Find the string "Policy" in the records. Copy each line that has it.

== MATERIAL PROVIDED

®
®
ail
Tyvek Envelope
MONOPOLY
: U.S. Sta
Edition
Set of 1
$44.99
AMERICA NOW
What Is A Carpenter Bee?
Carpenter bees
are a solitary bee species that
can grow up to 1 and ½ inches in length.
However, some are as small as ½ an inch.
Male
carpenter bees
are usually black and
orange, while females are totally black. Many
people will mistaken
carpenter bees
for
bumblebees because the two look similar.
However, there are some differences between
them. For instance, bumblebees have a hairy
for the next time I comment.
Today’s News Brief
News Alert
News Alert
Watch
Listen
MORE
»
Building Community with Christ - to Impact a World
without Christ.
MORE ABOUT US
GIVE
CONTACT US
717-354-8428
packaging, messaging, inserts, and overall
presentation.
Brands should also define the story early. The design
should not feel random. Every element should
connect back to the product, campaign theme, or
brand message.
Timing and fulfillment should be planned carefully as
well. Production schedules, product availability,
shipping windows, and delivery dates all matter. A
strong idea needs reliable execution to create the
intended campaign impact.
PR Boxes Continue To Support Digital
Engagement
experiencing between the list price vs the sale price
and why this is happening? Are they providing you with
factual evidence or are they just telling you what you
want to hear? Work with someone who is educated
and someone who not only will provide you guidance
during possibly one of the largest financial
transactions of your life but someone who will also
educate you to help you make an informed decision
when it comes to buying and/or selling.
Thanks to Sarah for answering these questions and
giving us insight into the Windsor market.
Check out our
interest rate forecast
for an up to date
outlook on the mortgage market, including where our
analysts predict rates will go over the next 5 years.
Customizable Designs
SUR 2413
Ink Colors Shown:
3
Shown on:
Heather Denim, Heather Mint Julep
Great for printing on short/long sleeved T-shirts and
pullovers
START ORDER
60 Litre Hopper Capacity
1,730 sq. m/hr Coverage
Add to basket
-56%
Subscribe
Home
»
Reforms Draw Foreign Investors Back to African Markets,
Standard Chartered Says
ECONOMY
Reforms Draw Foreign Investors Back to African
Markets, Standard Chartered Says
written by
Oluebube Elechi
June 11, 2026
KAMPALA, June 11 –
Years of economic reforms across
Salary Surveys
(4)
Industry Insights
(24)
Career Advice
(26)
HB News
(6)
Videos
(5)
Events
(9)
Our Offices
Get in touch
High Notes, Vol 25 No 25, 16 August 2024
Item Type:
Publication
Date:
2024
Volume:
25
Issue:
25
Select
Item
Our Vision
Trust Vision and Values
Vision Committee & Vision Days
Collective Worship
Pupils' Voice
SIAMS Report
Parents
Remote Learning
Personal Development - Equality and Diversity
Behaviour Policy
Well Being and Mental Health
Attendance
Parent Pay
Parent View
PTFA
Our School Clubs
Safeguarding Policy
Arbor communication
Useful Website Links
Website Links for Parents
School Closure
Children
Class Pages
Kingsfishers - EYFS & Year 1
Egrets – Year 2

====

(SOLVED PROBLEM)
Behaviour Policy
Safeguarding Policy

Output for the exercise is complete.